No soporto mi estómago. Mi erección palpita con un dolor casi insoportable, y ni siquiera recuerdo cómo terminé en la cama.
Intento moverme, pero las náuseas me invaden. Como puedo, enciendo la luz. Me incorporo lentamente, sujetando mi cabeza con ambas manos; va a estallar.
La luz me quema los ojos. Camino tambaleante al baño. Me apoyo en el lavabo y vomito con fuerza. Un líquido amargo me sube por la garganta, y me enjuago la boca mientras echo la cabeza hacia atrás, buscando aire.
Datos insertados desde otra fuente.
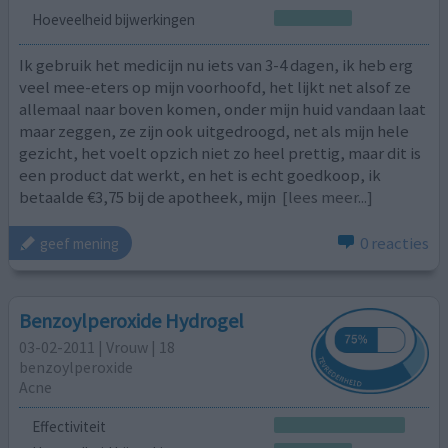
Hoeveelheid bijwerkingen
Ik gebruik het medicijn nu iets van 3-4 dagen, ik heb erg
veel mee-eters op mijn voorhoofd, het lijkt net alsof ze
allemaal naar boven komen, onder mijn huid vandaan laat
maar zeggen, ze zijn ook uitgedroogd, net als mijn hele
gezicht, het voelt opzich niet zo heel prettig, maar dit is
een product dat werkt, en het is echt goedkoop, ik
betaalde €3,75 bij de apotheek, mijn
[lees meer...]
0 reacties
geef mening
Benzoylperoxide Hydrogel
03-02-2011 | Vrouw | 18
benzoylperoxide
Acne
Effectiviteit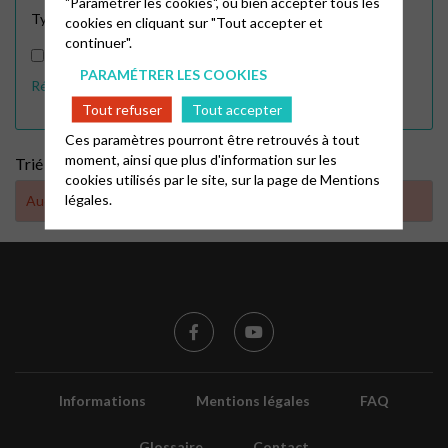
"Paramétrer les cookies", ou bien accepter tous les
Type d'événement
En ligne
Physique
cookies en cliquant sur "Tout accepter et
continuer".
Afficher tous les évènements en France
PARAMÉTRER LES COOKIES
Réinitialiser les filtres
APPLIQUER
Tout refuser
Tout accepter
Ces paramètres pourront être retrouvés à tout
moment, ainsi que plus d'information sur les
Trié par :
cookies utilisés par le site, sur la page de
Mentions
légales.
Aucun résultat trouvé
Informations
Mentions légales
FAQ
Glossaire
Contact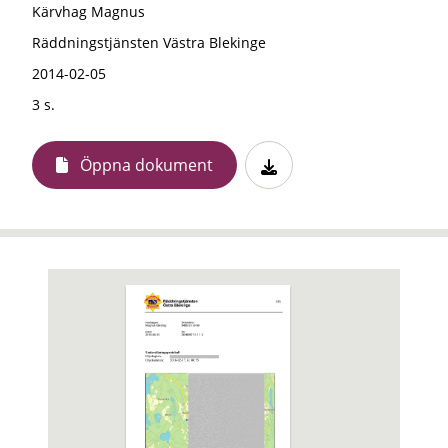
Kärvhag Magnus
Räddningstjänsten Västra Blekinge
2014-02-05
3 s.
Öppna dokument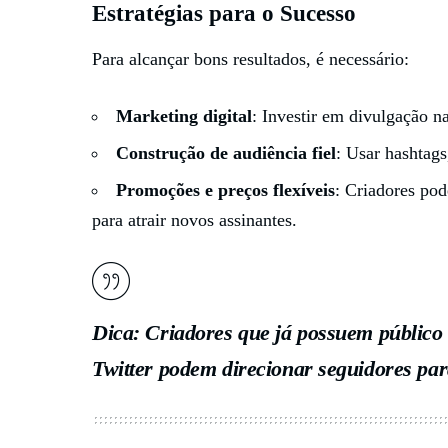
Estratégias para o Sucesso
Para alcançar bons resultados, é necessário:
Marketing digital
: Investir em divulgação na
Construção de audiência fiel
: Usar hashtags
Promoções e preços flexíveis
: Criadores pod
para atrair novos assinantes.
Dica:
Criadores que já possuem públic
Twitter
podem direcionar seguidores par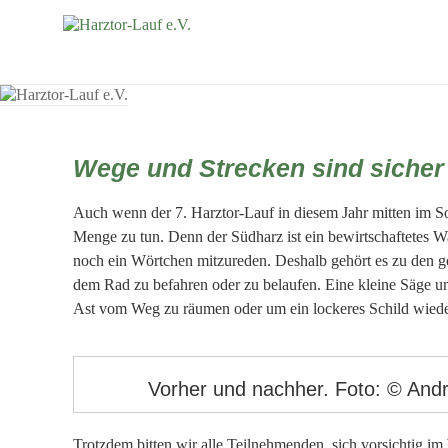
Wege und Strecken sind sicher 
Auch wenn der 7. Harztor-Lauf in diesem Jahr mitten im So
Menge zu tun. Denn der Südharz ist ein bewirtschaftetes 
noch ein Wörtchen mitzureden. Deshalb gehört es zu den g
dem Rad zu befahren oder zu belaufen. Eine kleine Säge u
Ast vom Weg zu räumen oder um ein lockeres Schild wieder
Vorher und nachher. Foto: © Andr
Trotzdem bitten wir alle Teilnehmenden, sich vorsichtig 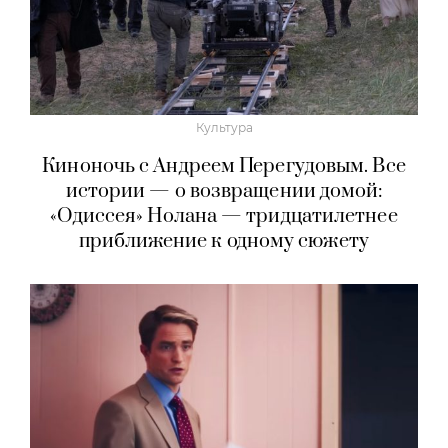
Культура
Киноночь с Андреем Перегудовым. Все
истории — о возвращении домой:
«Одиссея» Нолана — тридцатилетнее
приближение к одному сюжету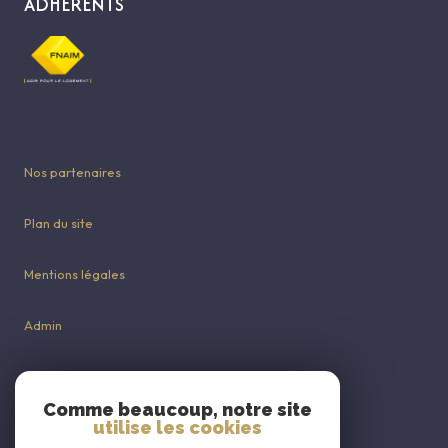
ADHÉRENTS
Nos partenaires
Plan du site
Mentions légales
Admin
Nos honoraires
Comme beaucoup, notre site
utilise les cookies
Politique RGPD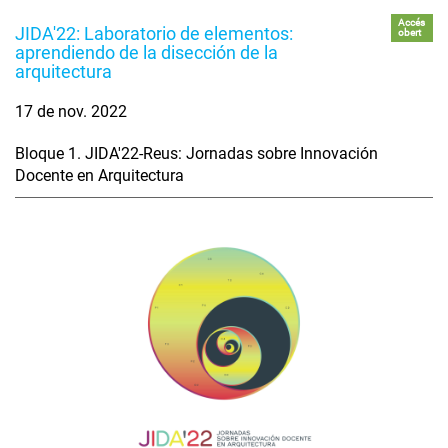
Accés
JIDA'22: Laboratorio de elementos:
obert
aprendiendo de la disección de la
arquitectura
17 de nov. 2022
Bloque 1. JIDA'22-Reus: Jornadas sobre Innovación
Docente en Arquitectura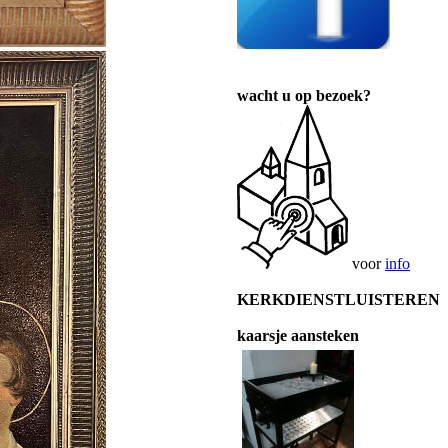
wacht u op bezoek?
voor
info
KERKDIENSTLUISTEREN
kaarsje aansteken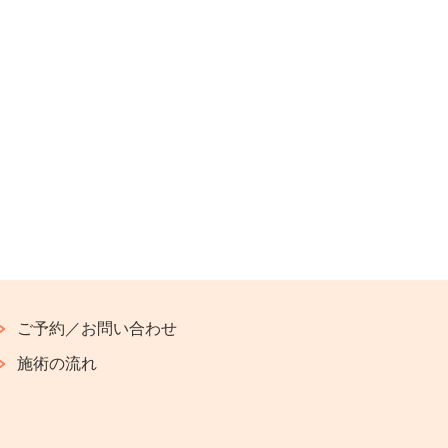
ご予約／お問い合わせ
施術の流れ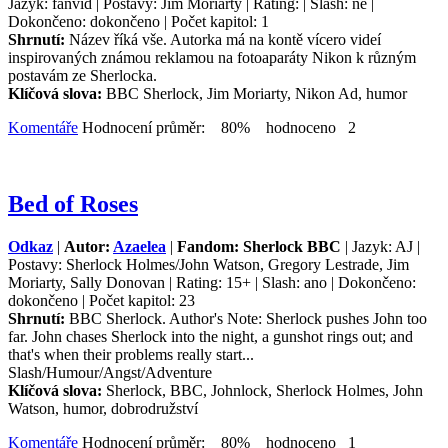
Jazyk: fanvid | Postavy: Jim Moriarty | Rating: | Slash: ne |
Dokončeno: dokončeno | Počet kapitol: 1
Shrnutí:
Název říká vše. Autorka má na kontě vícero videí
inspirovaných známou reklamou na fotoaparáty Nikon k různým
postavám ze Sherlocka.
Klíčová slova:
BBC Sherlock, Jim Moriarty, Nikon Ad, humor
Komentáře
Hodnocení průměr: 80% hodnoceno 2
Bed of Roses
Odkaz
|
Autor:
Azaelea
|
Fandom: Sherlock BBC
| Jazyk: AJ |
Postavy: Sherlock Holmes/John Watson, Gregory Lestrade, Jim
Moriarty, Sally Donovan | Rating: 15+ | Slash: ano | Dokončeno:
dokončeno | Počet kapitol: 23
Shrnutí:
BBC Sherlock. Author's Note: Sherlock pushes John too
far. John chases Sherlock into the night, a gunshot rings out; and
that's when their problems really start...
Slash/Humour/Angst/Adventure
Klíčová slova:
Sherlock, BBC, Johnlock, Sherlock Holmes, John
Watson, humor, dobrodružství
Komentáře
Hodnocení průměr: 80% hodnoceno 1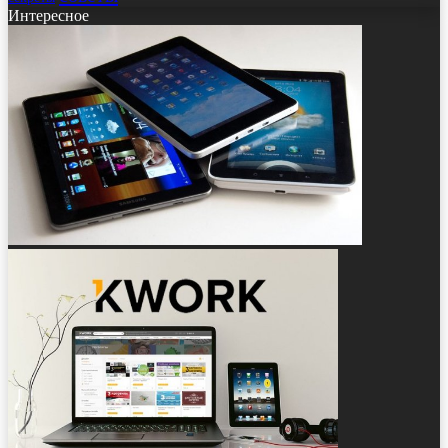
Интересное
Me lanzo agua en la cara. El frío no ayuda.
Alzo la vista y me encuentro en el espejo.
—¿Qué diablos...? —murmuro. Hay un moretón oscuro, visible y fresco en mi cuello.
Salgo del baño. Al mirar la cama, noto una mancha de sangre. Miro mi cuerpo: estoy sucio, pegajoso, manchado.
El corazón me late como si quisiera salirse del pecho. Una onda de calor me recorre entero. Los recuerdos me golpean, sin piedad, como piedras:
"Te daré un calmante. No me gusta verte así."
"Hoy me harás el amor. Te lo prometo."